Friday, August 22, 2008

Welcome ICLWers

Welcome to everyone from ICLW, I feel hugged! :) I should actually take this opportunity to post something, yes?

TTC related: My temps this cycle are higher than my prior 2 cycles on record. So, that makes me feel dangerously giddy. But, I'm not one to temper my highs for fear of the lows. So, here goes! I also tend to test at the ridiculously early timeframe of 10 DPO. They are cheap, and it is still early enough in our efforts that I haven't felt too beaten down by negatives.
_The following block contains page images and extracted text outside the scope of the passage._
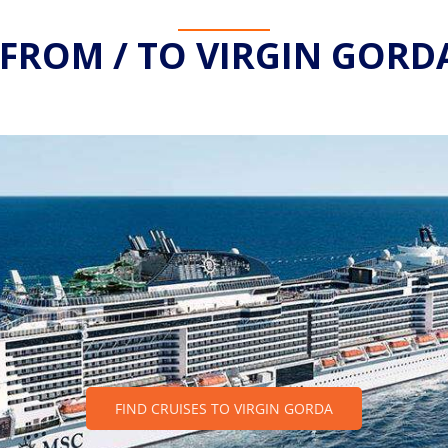
 FROM / TO VIRGIN GORDA
FIND CRUISES TO VIRGIN GORDA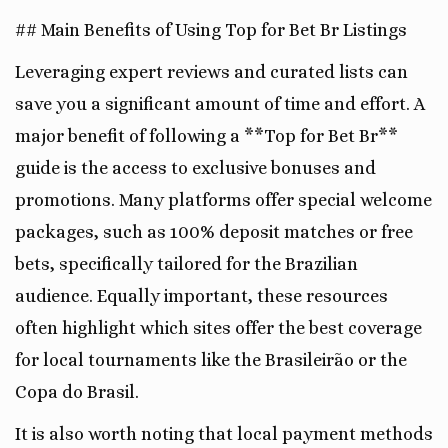
## Main Benefits of Using Top for Bet Br Listings
Leveraging expert reviews and curated lists can
save you a significant amount of time and effort. A
major benefit of following a **Top for Bet Br**
guide is the access to exclusive bonuses and
promotions. Many platforms offer special welcome
packages, such as 100% deposit matches or free
bets, specifically tailored for the Brazilian
audience. Equally important, these resources
often highlight which sites offer the best coverage
for local tournaments like the Brasileirão or the
Copa do Brasil.
It is also worth noting that local payment methods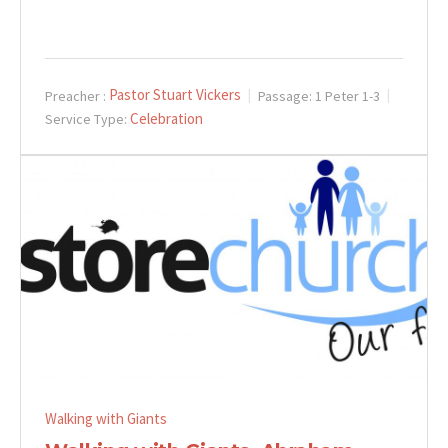
Pastor Stuart Vickers
Preacher :
Passage:
1 Peter 1-3
Celebration
Service Type:
Walking with Giants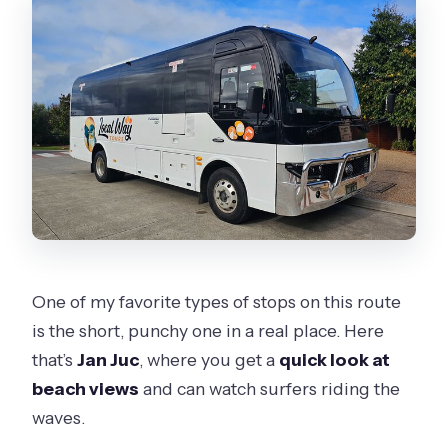
One of my favorite types of stops on this route
is the short, punchy one in a real place. Here
that’s
Jan Juc
, where you get a
quick look at
beach views
and can watch surfers riding the
waves.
Werk related: Thank goodness werk (I spell it like it sounds) has been keeping me busy. Its a good day when I'm so preoccupied I don't even enter my temp into the chart until after I come home and unwind. I'm teaching 1 class next week, and co-teaching 5 others. This weekend will be busy, I have one Power Point to finish, and Power Point plus training materials for my Monday class. Eeep!
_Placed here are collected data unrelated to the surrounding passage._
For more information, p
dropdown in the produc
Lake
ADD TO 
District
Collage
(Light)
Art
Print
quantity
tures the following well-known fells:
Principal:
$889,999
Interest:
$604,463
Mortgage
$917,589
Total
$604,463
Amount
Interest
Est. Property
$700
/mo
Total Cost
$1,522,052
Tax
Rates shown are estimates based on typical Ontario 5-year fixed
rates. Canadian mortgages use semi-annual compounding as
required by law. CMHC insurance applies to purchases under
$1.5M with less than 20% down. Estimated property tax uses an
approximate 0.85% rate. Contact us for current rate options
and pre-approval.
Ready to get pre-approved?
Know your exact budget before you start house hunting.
Whinge of the day: I called someone today to ask for information, but a stinging frog leapt into my throat. With no drinkables in arm's reach, I began coughing and hacking, trying desperately not to do it into the receiver. I croaked a pathetic, "Excuse me" and then asked my question. Like the secretary had nothing better to do than to hear the inner secrets of my vocal/respiratory sanctum...

4 comments:

Jaymee said...

Keep on hoping, it is all we have.

(ILCW)

Mrs. Spit said...

I totally hate when that happens.

And I especially hate, when the phone call I have been waiting for all day arrives, just as I have finally broken down and taken a mouthful of my lunch. And you are frantically trying to chew and swallow and not sound like a complete moron!

Anonymous said...

Have you been TTC since Jan or before? Just wondering because I read your "window" post and was wondering how long it's been for you.
I also temp, and it drives me insane.

Angry IF
http://www.angryinfertile.blogspot.com

faedrake said...

Angry:

No, I'm a TTC newbie I'm afraid, since June. The window I was referring to is April 2009, and I'd already need to be pregnant to make it. It was just a joke that my mom could be a grandmother by her birthday.

So, I haven't reached the insanity threshold by a longshot. But I have much hugs for everyone in the trenches. I hope by reading your journals I gain more respect for how easy it sometimes /isnt/.

This journal is rather wet behind the ears when it comes to TTC, and probably contains more optimism that most want to digest!